Image-guided, Accelerated, Theta-burst Stimulation for the Treatment of Post-concussion Syndrome
TMS has been safely and reliably delivered at the Harquail Centre for over 5 years, with a primary focus on conventional rTMS protocols for treatment-resistant depression. Recently, the investgator team has gained the capability to deliver sham-controlled intermittent theta-burst stimulation (iTBS) rTMS. Unlike conventional high frequency rTMS, which was used in the previous sham-controlled rTMS PCS pilot study, iTBS is a patterned form of stimulation that recapitulates endogenous activity patterns of neural circuits pairing gamma frequency (50Hz) burst pulses coupled in a theta frequency rhythm (5Hz).12 iTBS delivers 600 pulses in just over 3 minutes with similar or greater effects on neural plasticity compared to conventional rTMS (taking over 30-45 minutes) and similar tolerability and efficacy in trials of depression. Furthermore, novel accelerated iTBS protocols stimulating the left dorsolateral prefrontal cortex (dlPFC) over 8-10 treatments, 50 minutes apart over a 5 day interval has recently demonstrated robust efficacy in depression and received recent FDA approval. Thus, accelerated iTBS can be delivered in a single week of treatment compared to 6 weeks with conventional rTMS methods. Finally, the investigators recently acquired the technology to integrate MRI neuroimage-guided stimulation, which would allow to target specific brain regions/networks implicated in PCS at high spatial resolution. No studies to date have investigated image-guided accelerated iTBS rTMS for the treatment of PCS.

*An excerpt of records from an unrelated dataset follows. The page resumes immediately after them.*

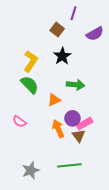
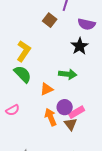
purple semicircle: (95, 34) -> (87, 24), turned 42
black star: (62, 56) -> (80, 46), moved
pink semicircle: (19, 121) -> (13, 110), turned -64

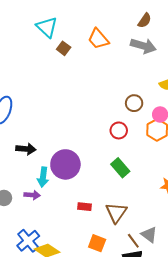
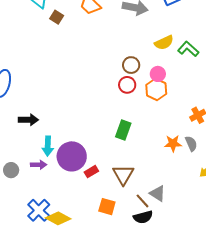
red circle: (119, 130) -> (127, 85), moved
purple circle: (65, 164) -> (72, 156), moved
green rectangle: (120, 168) -> (123, 130), turned 66
red rectangle: (84, 207) -> (91, 172), turned -32

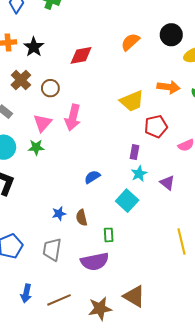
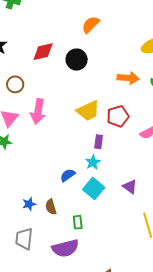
black circle: (171, 35) -> (77, 60), moved
orange semicircle: (130, 42) -> (91, 25), moved
yellow trapezoid: (132, 101) -> (88, 111), moved
cyan star: (139, 174) -> (93, 162), moved
blue semicircle: (92, 177) -> (68, 175), moved
purple triangle: (167, 183) -> (130, 187), moved

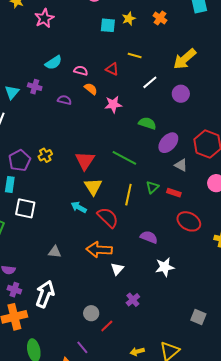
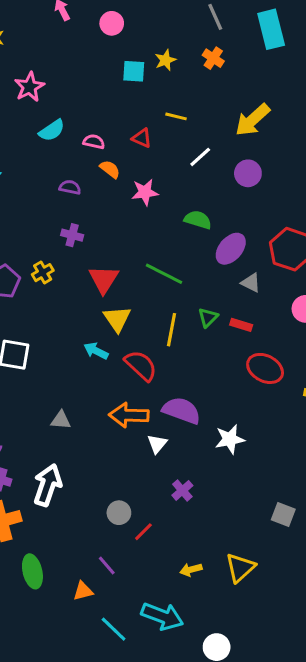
pink star: (44, 18) -> (29, 87), moved
purple cross: (35, 87) -> (72, 235), moved
purple semicircle: (149, 237) -> (182, 410), moved, size x1.4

• Documented evidence of head trauma sufficiently severe to result in loss of consciousness, post-traumatic amnesia and/or acute altered mental status.
• At least three symptoms including headache, dizziness, fatigue, irritability, insomnia, memory difficulties, concentration difficulties, mood dysregulation.
• Onset of symptoms within 4 weeks following the head trauma.
• Age 18-60, inclusive.
• Persistence of PCS symptoms for at least 3 months but less than 12 months
• Able to provide informed consent and comply with the study protocol
• Patients will not be excluded solely on the basis of communication (i.e., non-English speaking) unless they have exclusion criteria that is the cause of the communication difficulties.